# VA to NC waters 1/10/2008



## SkunkApe (Dec 9, 2006)

We boarded the boat and ran out of Lynnhaven early in the morning in search of large ocean run Stripers: 




























We headed South past Fort Story and kept on going : 









We fooled around off Sandbridge for a bit using Mojo's, Stretches, Umbrella's..etc...no takers

There were some reports from friends on the radio that some larger Striped ones were being boated about 38 miles South of Sandbridge, so we made the run all the way past Coravo, Corrolla and ended up off the beach near Duck. Caught a few Doggies and missed a few Stripers as well. The Skunk started to stink (not me ) and we finally got a really nice one in the boat: 









Weather radar didn't look favorable, so we throttled up and made the 2 1/2 hour run back to Lynnhaven.

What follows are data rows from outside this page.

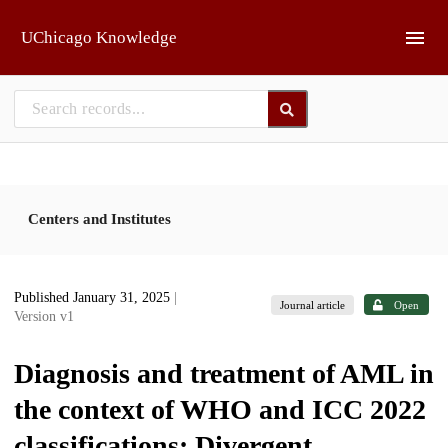
Skip to main
UChicago Knowledge
Centers and Institutes
Published January 31, 2025
|
Journal article
Open
Version v1
Diagnosis and treatment of AML in
the context of WHO and ICC 2022
classifications: Divergent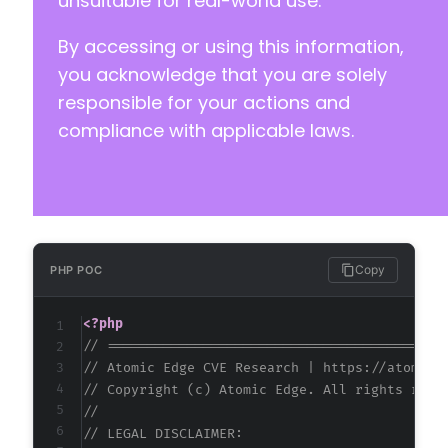
unsuitable for real-world use.
+
By accessing or using this information,
+
+
you acknowledge that you are solely
+
responsible for your actions and
+
compliance with applicable laws.
-
-
+
+
+
Copy
PHP POC
<?php
@@ -263,6 +284,10 @@
// ==========================================
// Atomic Edge CVE Research | https://atomice
// Copyright (c) Atomic Edge. All rights rese
//
+
// LEGAL DISCLAIMER:
+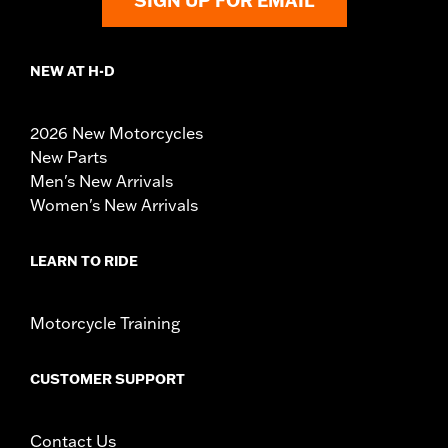
SIGN UP FOR EMAIL
NEW AT H-D
2026 New Motorcycles
New Parts
Men's New Arrivals
Women's New Arrivals
LEARN TO RIDE
Motorcycle Training
CUSTOMER SUPPORT
Contact Us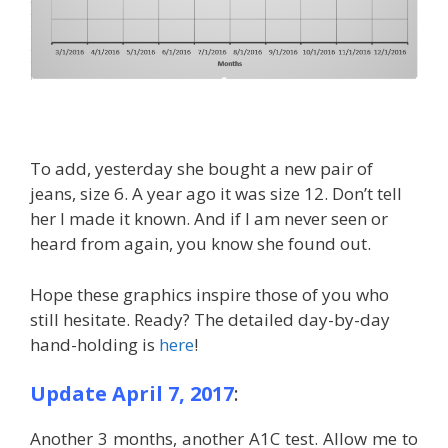
To add, yesterday she bought a new pair of
jeans, size 6. A year ago it was size 12. Don’t tell
her I made it known. And if I am never seen or
heard from again, you know she found out.
Hope these graphics inspire those of you who
still hesitate. Ready? The detailed day-by-day
hand-holding is
here
!
Update April 7, 2017
:
Another 3 months, another A1C test. Allow me to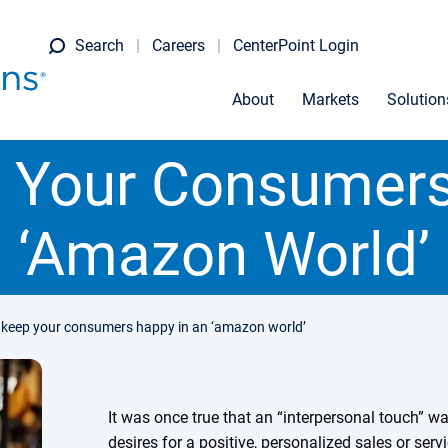
Search
Careers
CenterPoint Login
About
Markets
Solution
 Your Consumers
‘Amazon World’
 keep your consumers happy in an ‘amazon world’
It was once true that an “interpersonal touch” 
desires for a positive, personalized sales or ser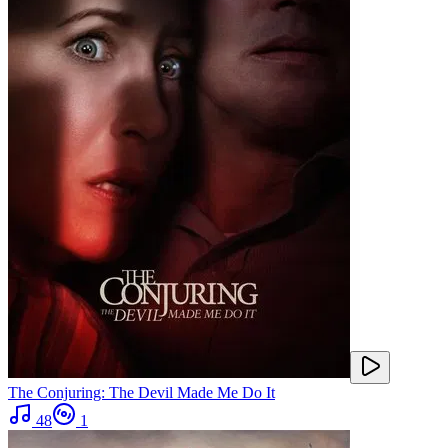
The Conjuring: The Devil Made Me Do It
48
1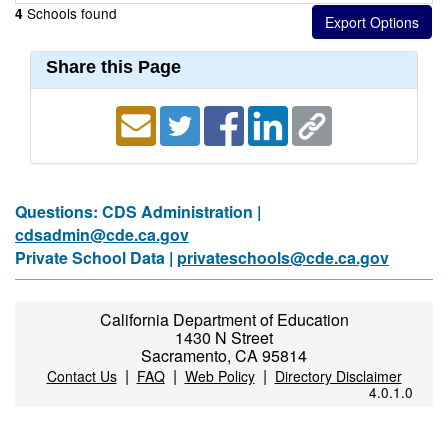
Schools found
4
Share this Page
Questions: CDS Administration |
cdsadmin@cde.ca.gov
Private School Data |
privateschools@cde.ca.gov
California Department of Education
1430 N Street
Sacramento, CA 95814
|
|
|
Contact Us
FAQ
Web Policy
Directory Disclaimer
4.0.1.0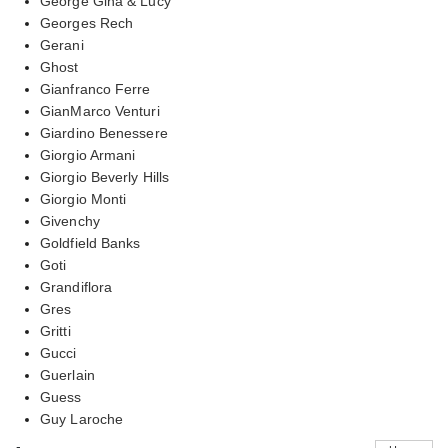
George Gina & Lucy
Georges Rech
Gerani
Ghost
Gianfranco Ferre
GianMarco Venturi
Giardino Benessere
Giorgio Armani
Giorgio Beverly Hills
Giorgio Monti
Givenchy
Goldfield Banks
Goti
Grandiflora
Gres
Gritti
Gucci
Guerlain
Guess
Guy Laroche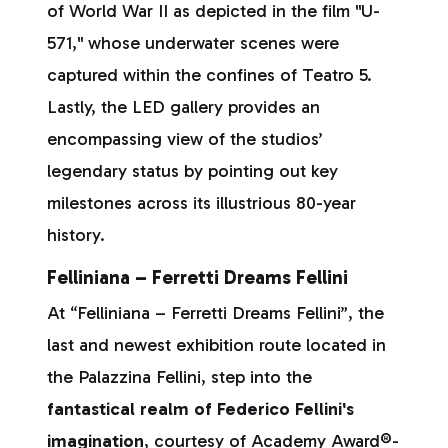
of World War II as depicted in the film "U-
571," whose underwater scenes were
captured within the confines of Teatro 5.
Lastly, the LED gallery provides an
encompassing view of the studios’
legendary status by pointing out key
milestones across its illustrious 80-year
history.
Felliniana – Ferretti Dreams Fellini
At “Felliniana – Ferretti Dreams Fellini”, the
last and newest exhibition route located in
the Palazzina Fellini, step into the
fantastical realm of Federico Fellini's
imagination
, courtesy of Academy Award®-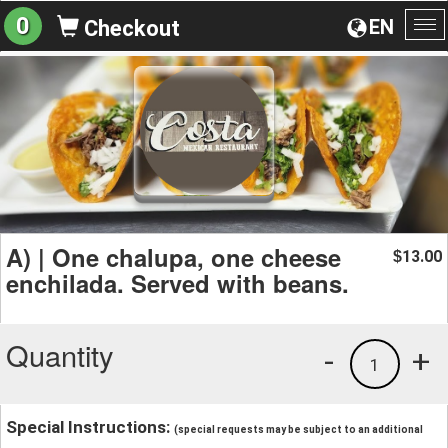
0
EN
Checkout
To
na
A) | One chalupa, one cheese
13.00
$
enchilada. Served with beans.
Quantity
-
+
1
Special Instructions:
(special requests may be subject to an additional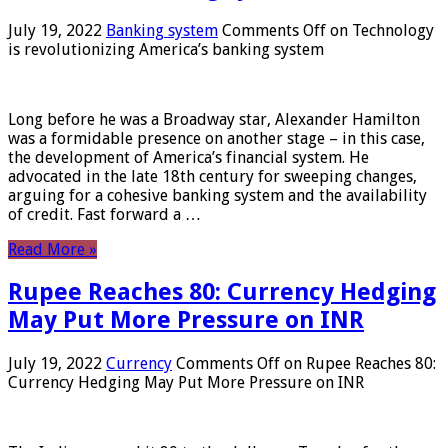
July 19, 2022
Banking system
Comments Off
on Technology
is revolutionizing America’s banking system
Long before he was a Broadway star, Alexander Hamilton
was a formidable presence on another stage – in this case,
the development of America’s financial system. He
advocated in the late 18th century for sweeping changes,
arguing for a cohesive banking system and the availability
of credit. Fast forward a …
Read More »
Rupee Reaches 80: Currency Hedging
May Put More Pressure on INR
July 19, 2022
Currency
Comments Off
on Rupee Reaches 80:
Currency Hedging May Put More Pressure on INR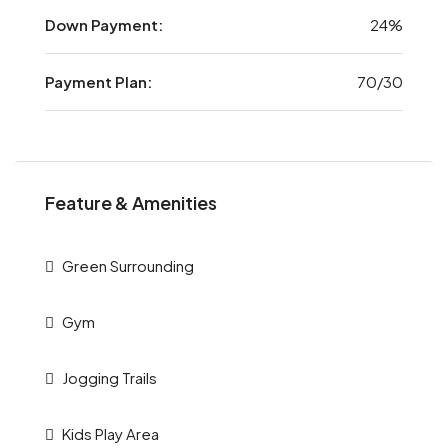
Down Payment:
24%
Payment Plan:
70/30
Feature & Amenities
Green Surrounding
Gym
Jogging Trails
Kids Play Area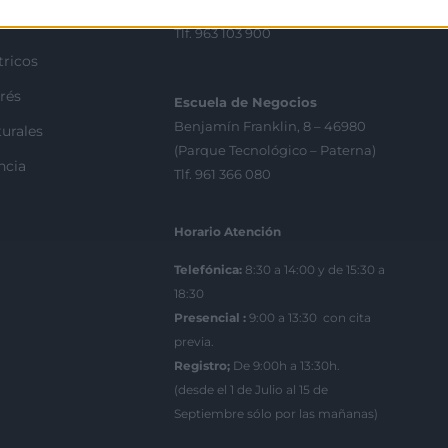
València
Tlf. 963 103 900
tricos
rés
Escuela de Negocios
Benjamín Franklin, 8 – 46980
urales
(Parque Tecnológico – Paterna)
ncia
Tlf. 961 366 080
Horario Atención
Telefónica:
8:30 a 14:00 y de 15:30 a
18:30
Presencial :
9:00 a 13:30 con cita
previa.
Registro;
De 9:00h a 13:30h.
(desde el 1 de Julio al 15 de
Septiembre sólo por las mañanas)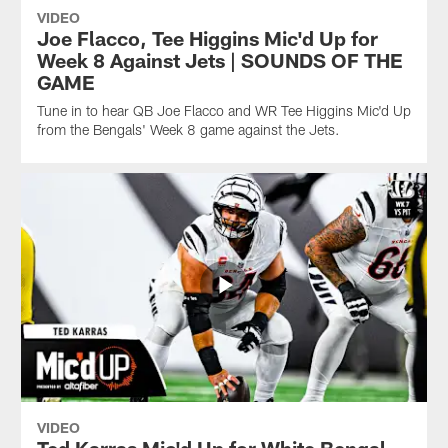
VIDEO
Joe Flacco, Tee Higgins Mic'd Up for
Week 8 Against Jets | SOUNDS OF THE
GAME
Tune in to hear QB Joe Flacco and WR Tee Higgins Mic'd Up
from the Bengals' Week 8 game against the Jets.
VIDEO
Ted Karras Mic'd Up for White Bengal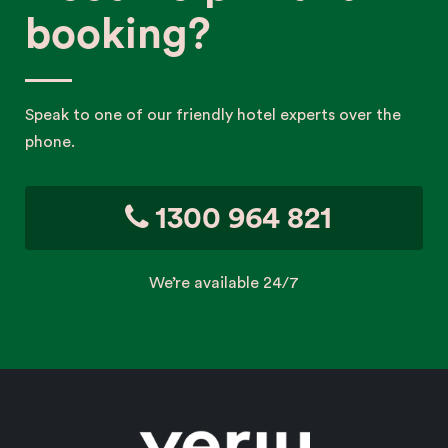
booking?
Speak to one of our friendly hotel experts over the
phone.
1300 964 821
We’re available 24/7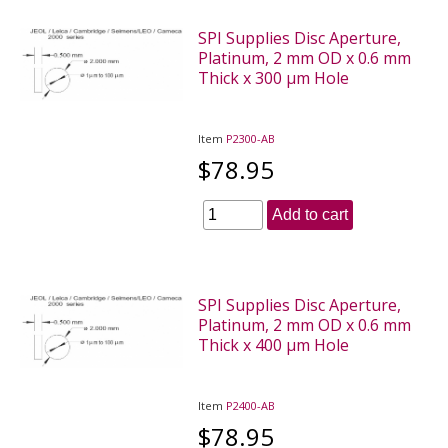
SPI Supplies Disc Aperture,
Platinum, 2 mm OD x 0.6 mm
Thick x 300 µm Hole
Item
P2300-AB
$78.95
Add to cart
SPI Supplies Disc Aperture,
Platinum, 2 mm OD x 0.6 mm
Thick x 400 µm Hole
Item
P2400-AB
$78.95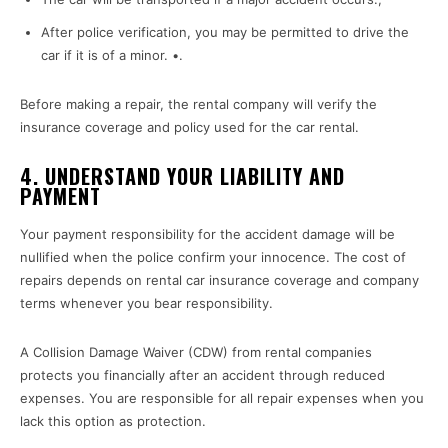
After police verification, you may be permitted to drive the
car if it is of a minor. •.
Before making a repair, the rental company will verify the
insurance coverage and policy used for the car rental.
4
. UNDERSTAND YOUR LIABILITY AND
PAYMENT
Your payment responsibility for the accident damage will be
nullified when the police confirm your innocence. The cost of
repairs depends on rental car insurance coverage and company
terms whenever you bear responsibility.
A Collision Damage Waiver (CDW) from rental companies
protects you financially after an accident through reduced
expenses. You are responsible for all repair expenses when you
lack this option as protection.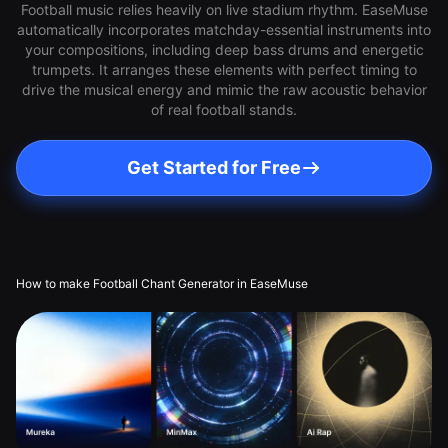
Football music relies heavily on live stadium rhythm. EaseMuse
automatically incorporates matchday-essential instruments into
your compositions, including deep bass drums and energetic
trumpets. It arranges these elements with perfect timing to
drive the musical energy and mimic the raw acoustic behavior
of real football stands.
Get Started for Free
How to make Football Chant Generator in EaseMuse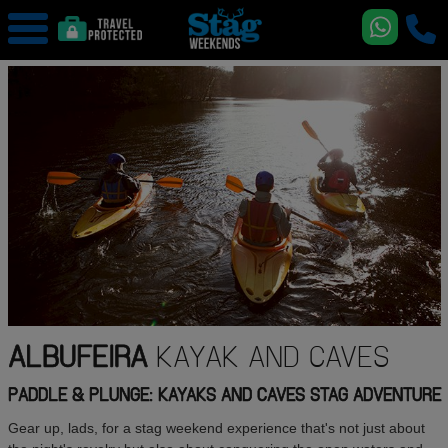
ALBUFEIRA
KAYAK AND CAVES
PADDLE & PLUNGE: KAYAKS AND CAVES STAG ADVENTURE
Gear up, lads, for a stag weekend experience that's not just about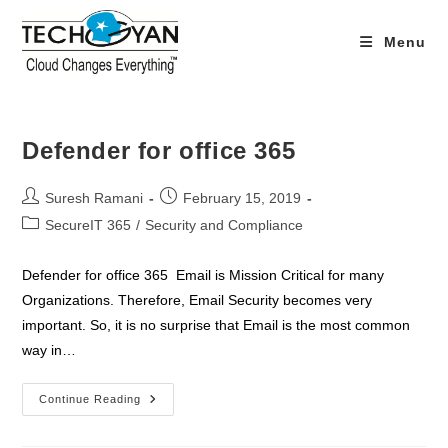
Skip
to
Menu
content
Defender for office 365
Post
Post
Suresh Ramani
February 15, 2019
author:
published:
Post
SecureIT 365
/
Security and Compliance
category:
Defender for office 365 Email is Mission Critical for many
Organizations. Therefore, Email Security becomes very
important. So, it is no surprise that Email is the most common
way in…
Defender
Continue Reading
For
Office
365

It was not too productive, but lot's of fun: 










Skunk


----------



## Cdog (Mar 18, 2002)

Nice fish, what did it weigh?


----------



## RuddeDogg (Mar 20, 2004)

*Beauty*

Nice fish. Way to go.


----------



## basstardo (Jun 5, 2006)

Yep. Perty fish. Nice and fat!


----------



## SkunkApe (Dec 9, 2006)

Cdog said:


> Nice fish, what did it weigh?


Not sure, had to split in a hurry after policing the boat upon docking. Just by sight, I'd image 40'ish some lbs.


----------